Middleware products and providers
Middleware programs come in on-premises software and cloud services; they can be used independently or together, depending on the use case. While cloud providers bundle middleware into cloud services suites -- such as middleware as a service (MWaaS) or integration platform as a service (iPaaS) -- many businesses may choose independent middleware products that fit their specific needs.
Some vendors that offer middleware include:
- IBM with IBM Worklight, which is used for developing cross-platform mobile applications.
- Microsoft with Microsoft BizTalk, which is used for integration hubs.
- SAP with SAP NetWeaver Mobile for mobile applications.
- Apache with Apache Camel, which provides an open source middleware for B2B and microservices-based environments.
Other vendors include Oracle, Red Hat, TIBCO Software and ScaleOut Software.
How to choose a middleware platform
Middleware should be chosen by considering what an individual or organization is looking to achieve with it. For example, if middleware is needed for data management, then database middleware should be used; if middleware is needed for application services, then application server middleware should be used. The key idea is to find the right software according to the performance needed.
Some middleware will offer specific tools to help developers. For example, Red Hat offers functions for container-based processing. If a specific tool set stands out, then that specific middleware may be worth it. However, organizations should be sure that the middleware will work with the applications it's trying to connect.
Organizations should also compare reliability, complexity and performance -- as some performance speeds may greatly vary -- with other middleware products.
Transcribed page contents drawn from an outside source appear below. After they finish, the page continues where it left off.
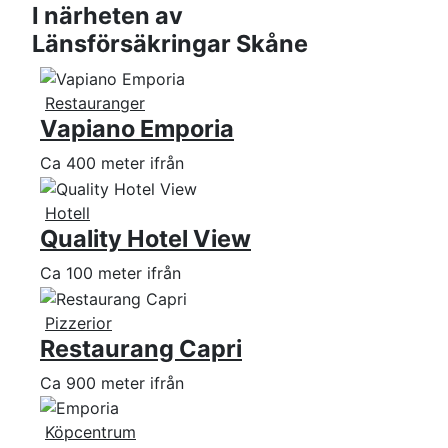
I närheten av
Länsförsäkringar Skåne
Restauranger
Vapiano Emporia
Ca 400 meter ifrån
Hotell
Quality Hotel View
Ca 100 meter ifrån
Pizzerior
Restaurang Capri
Ca 900 meter ifrån
Köpcentrum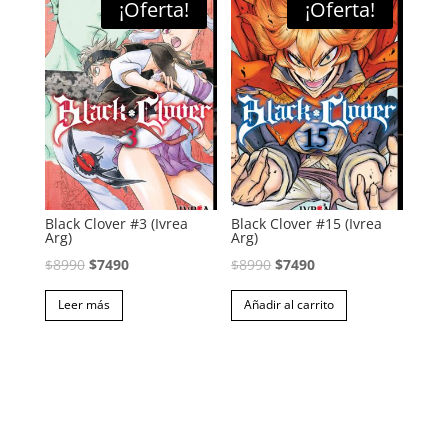
¡Oferta!
¡Oferta!
Black Clover #3 (Ivrea
Black Clover #15 (Ivrea
Arg)
Arg)
El
El
El
El
$
8990
$
7490
$
8990
$
7490
precio
precio
precio
precio
Leer más
Añadir al carrito
original
actual
original
actual
era:
es:
era:
es:
$8990.
$7490.
$8990.
$7490.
The evolution of middleware
From 2000 until approximately 2010, middleware software was synonymous with the concept of an application server. However, as cloud computing increases in popularity and microservices replace more monolithic systems based on service-oriented architecture (SOA), middleware is changing.
Rather than deploying complete applications to middleware servers, developers are starting to create smaller, microservices-based applications. They then package those microservices with all of the knowledge required to connect to the back-end resources they need and deploy the applications within a lightweight, container-based system, such as Docker. The container is then deployed to a cloud-based service.
In this case, the middleware would be the combination of the microservice hosted within the container and the cloud computing infrastructure running the container. This arrangement is currently the direction in which middleware is trending.